Zusammengefasst sei das Bedrohungsszenario nicht die Entführung der Mitarbeiter des Bauunternehmens selbst gewesen, sondern sei dieses erst im Nachhinein entstanden, als Ende 2013 Mitglieder der Taliban getötet worden seien und die anderen Mitglieder daraufhin sich am Beschwerdeführer, seinem Geschäftsführer und anderen Mitarbeitern des Unternehmens hätten rächen wollen. Dieses Bedrohungsszenario sei nach wie vor aktuell, wie sich auch aus den getroffenen Länderfeststellungen ergebe, so sei im Bescheid ausdrücklich festgestellt worden, dass die Taliban insbesondere auch Mitarbeiter lokaler Hilfsorganisationen und internationaler Organisationen angreifen würden, was eben auch auf ein Unternehmen zutreffe, welches für das XXXX tätig sei. Das BFA habe das Vorbringen des Beschwerdeführers für glaubwürdig erachtet und sei es notorisch, dass die Taliban jeden bestrafen würden, der mit ausländischen oder afghanischen Organisationen kooperiere, bzw. im Zusammenhang mit Mädchenschulen tätig sei. Eine Schutzfähigkeit des afghanischen Staates bestehe nicht, es bestehe auch keine innerstaatliche Fluchtalternative; dies insbesondere auch in Hinblick auf den erwähnten Abfall vom islamischen Glauben. Im Anhang zur Beschwerde übermittelte der Antragsteller die in der Beschwerdeschrift angesprochenen Beweismittel.

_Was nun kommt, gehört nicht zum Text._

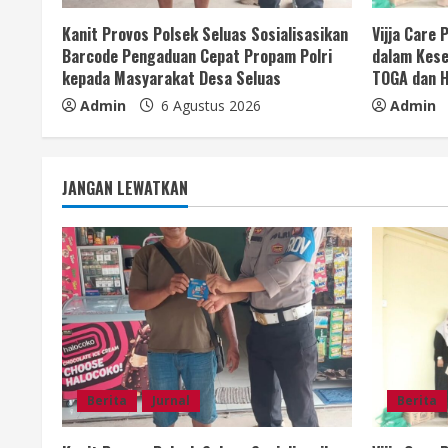
d
Kanit Provos Polsek Seluas Sosialisasikan
Vijja Care
i
Barcode Pengaduan Cepat Propam Polri
dalam Kese
kepada Masyarakat Desa Seluas
TOGA dan H
n
Admin
6 Agustus 2026
Admin
g
JANGAN LEWATKAN
Berita
Jurnal
Berita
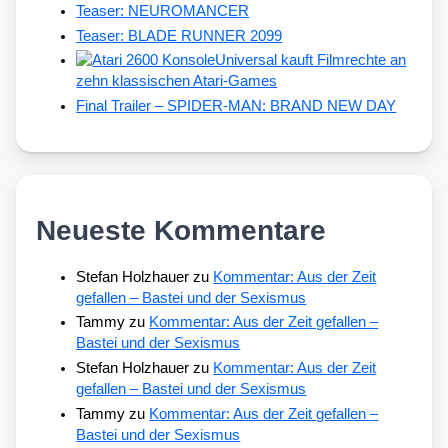
Teaser: NEUROMANCER
Teaser: BLADE RUNNER 2099
Universal kauft Filmrechte an
zehn klassischen Atari-Games
Final Trailer – SPIDER-MAN: BRAND NEW DAY
Neueste Kommentare
Stefan Holzhauer
zu
Kommentar: Aus der Zeit
gefallen – Bastei und der Sexismus
Tammy
zu
Kommentar: Aus der Zeit gefallen –
Bastei und der Sexismus
Stefan Holzhauer
zu
Kommentar: Aus der Zeit
gefallen – Bastei und der Sexismus
Tammy
zu
Kommentar: Aus der Zeit gefallen –
Bastei und der Sexismus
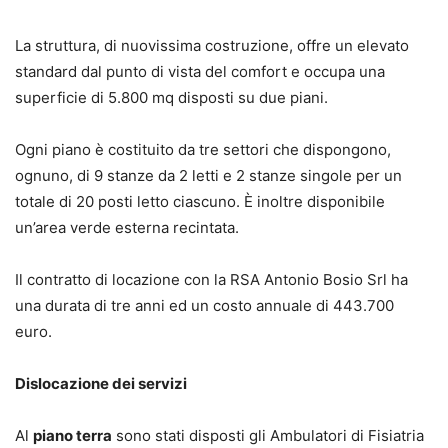
La struttura, di nuovissima costruzione, offre un elevato
standard dal punto di vista del comfort e occupa una
superficie di 5.800 mq disposti su due piani.
Ogni piano è costituito da tre settori che dispongono,
ognuno, di 9 stanze da 2 letti e 2 stanze singole per un
totale di 20 posti letto ciascuno. È inoltre disponibile
un’area verde esterna recintata.
Il contratto di locazione con la RSA Antonio Bosio Srl ha
una durata di tre anni ed un costo annuale di 443.700
euro.
Dislocazione dei servizi
Al
piano terra
sono stati disposti gli Ambulatori di Fisiatria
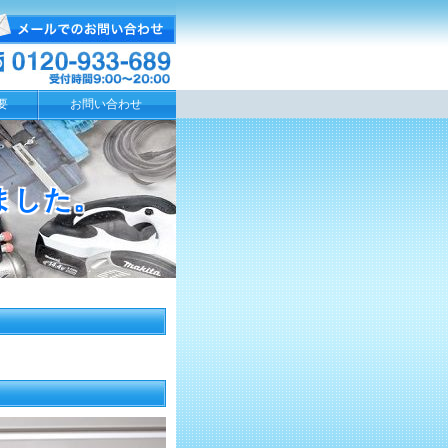
要
お問い合わせ
ました。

Mit Schriftsatz vom 06.06.2018 übermittelte der rechtsfreundliche Vertreter des Beschwerdeführers eine Mehrzahl an Urkunden sowie erstattete er eine Stellungnahme zur Situation in Afghanistan.

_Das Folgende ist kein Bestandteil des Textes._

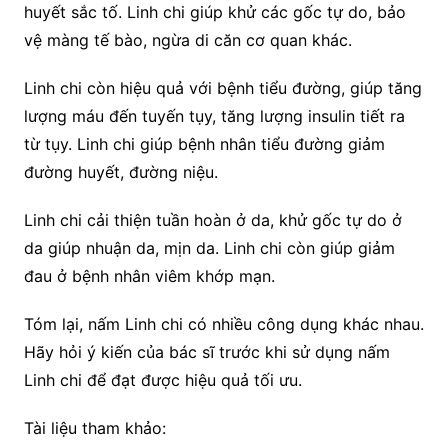
huyết sắc tố. Linh chi giúp khử các gốc tự do, bảo
vệ màng tế bào, ngừa di căn cơ quan khác.
Linh chi còn hiệu quả với bệnh tiểu đường, giúp tăng
lượng máu đến tuyến tụy, tăng lượng insulin tiết ra
từ tụy. Linh chi giúp bệnh nhân tiểu đường giảm
đường huyết, đường niệu.
Linh chi cải thiện tuần hoàn ở da, khử gốc tự do ở
da giúp nhuận da, mịn da. Linh chi còn giúp giảm
đau ở bệnh nhân viêm khớp mạn.
Tóm lại, nấm Linh chi có nhiều công dụng khác nhau.
Hãy hỏi ý kiến của bác sĩ trước khi sử dụng nấm
Linh chi để đạt được hiệu quả tối ưu.
Tài liệu tham khảo:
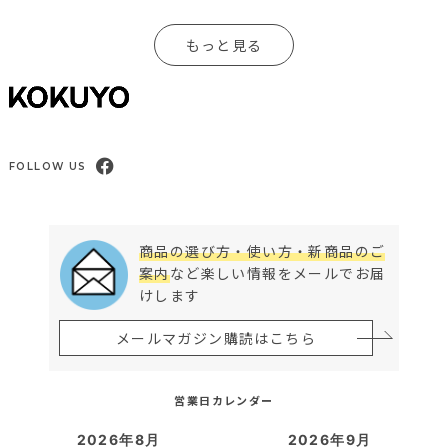
もっと見る
FOLLOW US
商品の選び方・使い方・新商品のご
案内
など楽しい情報をメールでお届
けします
メールマガジン購読はこちら
営業日カレンダー
2026年8月
2026年9月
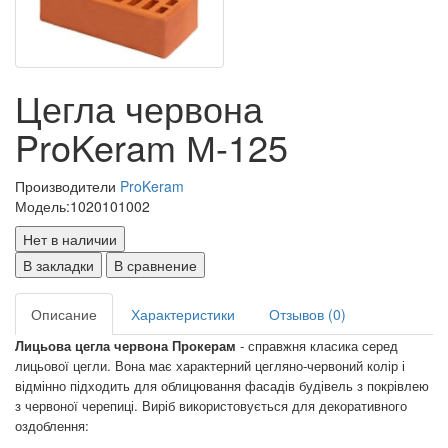
Цегла червона
ProKeram М-125
Производители
ProKeram
Модель:
1020101002
Нет в наличии
В закладки
В сравнение
Описание
Характеристики
Отзывов (0)
Лицьова цегла червона Прокерам
- справжня класика серед
лицьової цегли. Вона має характерний цегляно-червоний колір і
відмінно підходить для облицювання фасадів будівель з покрівлею
з червоної черепиці. Виріб використовується для декоративного
оздоблення:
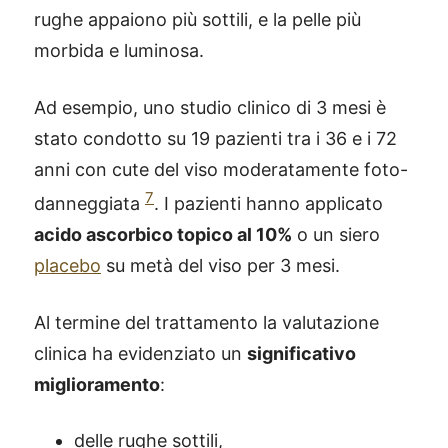
rughe appaiono più sottili, e la pelle più
morbida e luminosa.
Ad esempio, uno studio clinico di 3 mesi è
stato condotto su 19 pazienti tra i 36 e i 72
anni con cute del viso moderatamente foto-
7
danneggiata
. I pazienti hanno applicato
acido ascorbico topico al 10%
o un siero
placebo
su metà del viso per 3 mesi.
Al termine del trattamento la valutazione
clinica ha evidenziato un
significativo
miglioramento
:
delle rughe sottili,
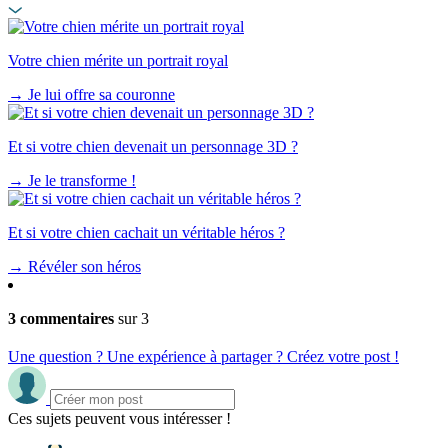
Votre chien mérite un portrait royal
→
Je lui offre sa couronne
Et si votre chien devenait un personnage 3D ?
→
Je le transforme !
Et si votre chien cachait un véritable héros ?
→
Révéler son héros
3 commentaires
sur 3
Une question ? Une expérience à partager ? Créez votre post !
Ces sujets peuvent vous intéresser !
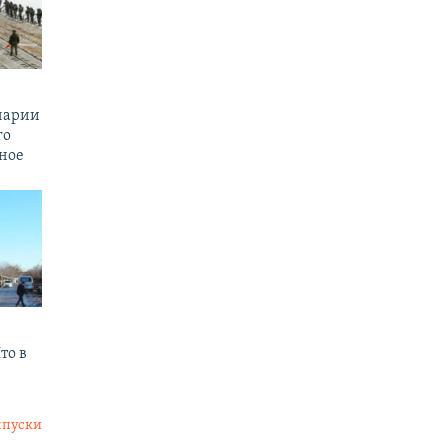
енарии
го
ное
то в
ыпуски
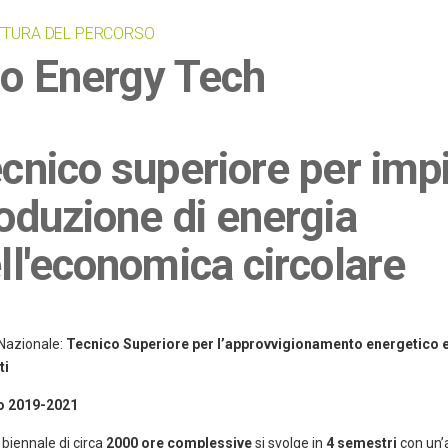
TTURA DEL PERCORSO
o Energy Tech
cnico superiore per impi
oduzione di energia
ll'economica circolare
Nazionale:
Tecnico Superiore per l’approvvigionamento energetico e
ti
o 2019-2021
o biennale di circa
2000 ore complessive
si svolge in
4 semestri
con un’a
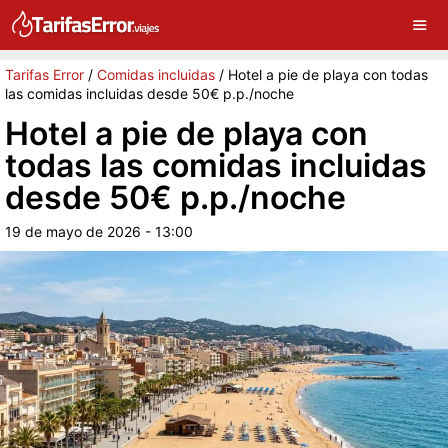
×
G
Sigue a Tarifas Error en Google
Continuar
Tarifas Error
/
Comidas incluidas
/
Hotel a pie de playa con todas
las comidas incluidas desde 50€ p.p./noche
Hotel a pie de playa con
todas las comidas incluidas
desde 50€ p.p./noche
19 de mayo de 2026 - 13:00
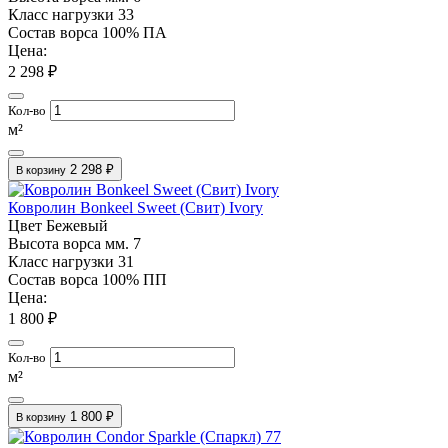
Класс нагрузки
33
Состав ворса
100% ПА
Цена:
2 298 ₽
Кол-во
м²
2 298 ₽
В корзину
Ковролин Bonkeel Sweet (Свит) Ivory
Цвет
Бежевый
Высота ворса мм.
7
Класс нагрузки
31
Состав ворса
100% ПП
Цена:
1 800 ₽
Кол-во
м²
1 800 ₽
В корзину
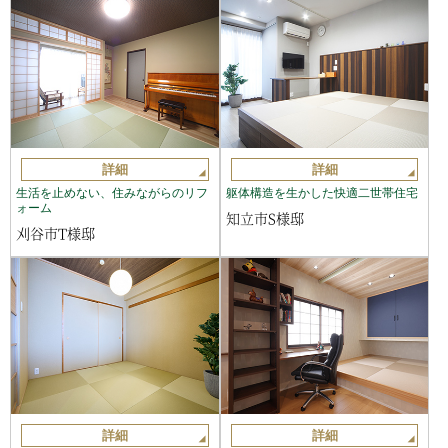
詳細
詳細
生活を止めない、住みながらのリフ
躯体構造を生かした快適二世帯住宅
ォーム
知立市S様邸
刈谷市T様邸
詳細
詳細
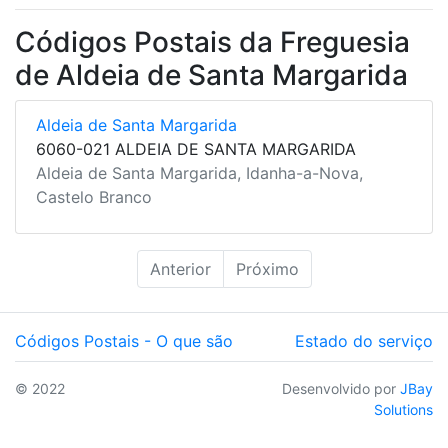
Códigos Postais da Freguesia
de Aldeia de Santa Margarida
Aldeia de Santa Margarida
6060-021 ALDEIA DE SANTA MARGARIDA
Aldeia de Santa Margarida, Idanha-a-Nova,
Castelo Branco
Anterior
Próximo
Códigos Postais - O que são
Estado do serviço
© 2022
Desenvolvido por
JBay
Solutions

Hiebei übermittelte der Antragsteller unter anderem eine psychologische Stellungnahme zum psychischen Status des Antragstellers sowie eine Vielzahl von Unterstützungsschreiben, zu einem Gutteil von akademisch vorgebildeten Unterstützern.
Während des anhängigen Verfahrens wurde einerseits eine Eingabe zur Integration des Beschwerdeführers durch seine Lebensgefährtin eingebracht, in welcher zentral bestätigt wird, dass der Beschwerdeführer alle Glaubensgemeinschaften kritisch intellektuell hinterfrage und insbesondere im Islam viele Dogmen finde, die nicht zu seinem Weltbild passen würden. Er habe sich von diesem Glauben vollständig abgewandt.

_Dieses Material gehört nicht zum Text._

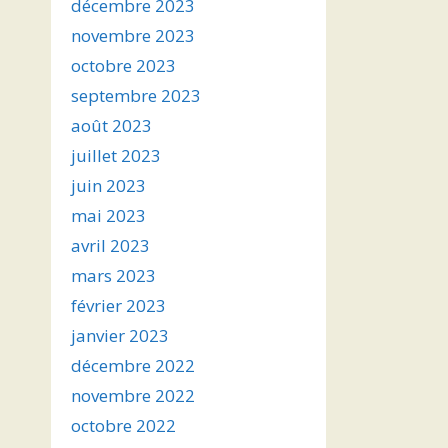
décembre 2023
novembre 2023
octobre 2023
septembre 2023
août 2023
juillet 2023
juin 2023
mai 2023
avril 2023
mars 2023
février 2023
janvier 2023
décembre 2022
novembre 2022
octobre 2022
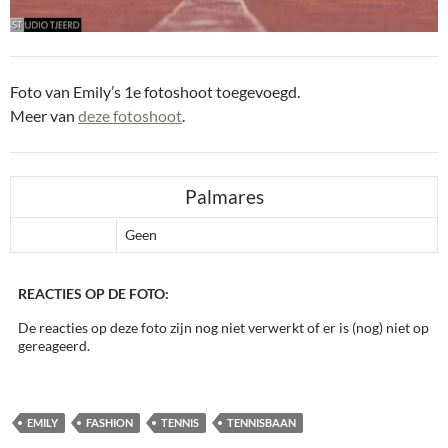
Foto van Emily’s 1e fotoshoot toegevoegd.
Meer van
deze fotoshoot
.
Palmares
Geen
REACTIES OP DE FOTO:
De reacties op deze foto zijn nog niet verwerkt of er is (nog) niet op
gereageerd.
EMILY
FASHION
TENNIS
TENNISBAAN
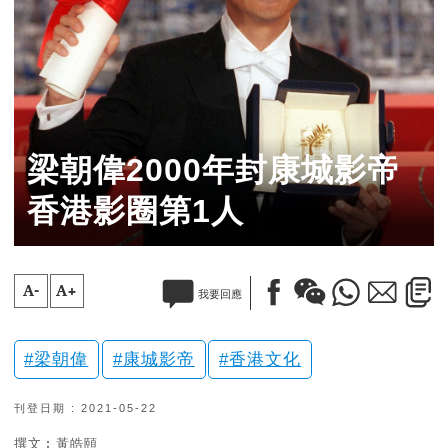
梁朝偉2000年封康城影帝
香港影圈第1人
A-
A+
我要回應
梁朝偉
康城影帝
香港文化
刊登日期 : 2021-05-22
撰文︰黃皓頤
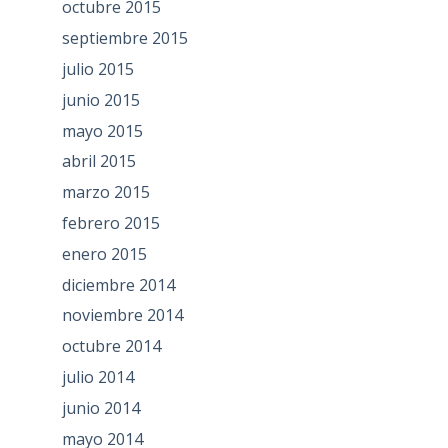
octubre 2015
septiembre 2015
julio 2015
junio 2015
mayo 2015
abril 2015
marzo 2015
febrero 2015
enero 2015
diciembre 2014
noviembre 2014
octubre 2014
julio 2014
junio 2014
mayo 2014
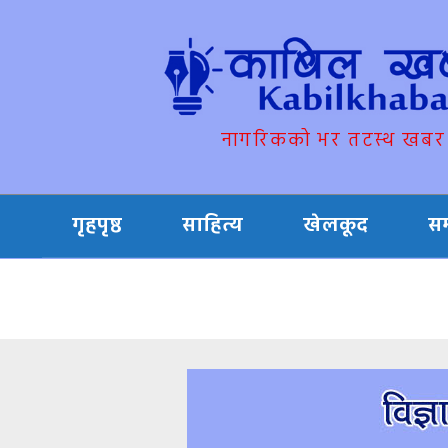
नागरिकको भर तटस्थ खबर
गृहपृष्ठ
साहित्य
खेलकूद
स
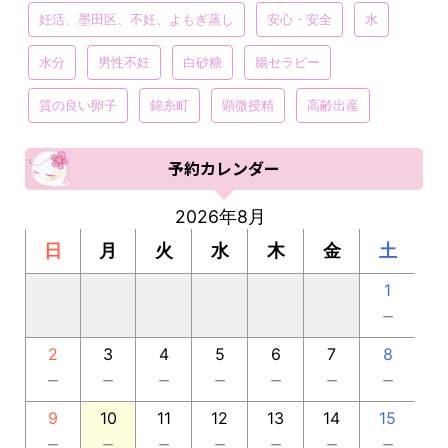
妊活、墨田区、不妊、よもぎ蒸し
安心・安全
水
水分
男性不妊
白砂糖
腸セラピー
質の良い卵子
錦糸町
顕微授精
高齢出産
予約カレンダー
2026年8月
日
月
火
水
木
金
土
1
－
2
3
4
5
6
7
8
－
－
－
－
－
－
－
9
10
11
12
13
14
15
－
－
－
－
－
－
－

Im weiteren Verfahren wurde eine Vielzahl an Referenz- bzw. Bestätigungsschreiben betreffend den guten Charakter, das hohe Bildungsniveau, die Integrationsmotivation sowie bereits höchst erfolgreiche Integrationsschritte eingebracht.
6. Das Bundesverwaltungsgericht führte in der gegenständlichen Rechtssache am 19.06.2018 eine öffentliche mündliche Verhandlung durch, an der der BF im Beisein seiner bevollmächtigten Vertretung persönlich teilnahm. Im Rahmen des Beschwerderechtsgespräches wurde einerseits dem Antragssteller Raum geboten, die seiner Einschätzung nach relevanten Vorfälle im Herkunftsstaat genau zu erläutern sowie wurde andererseits durch gezielte Fragestellung sowie vorbereitete Unterlagen und Informationen versucht den Wahrheitsgehalt der Angaben näher zu erforschen.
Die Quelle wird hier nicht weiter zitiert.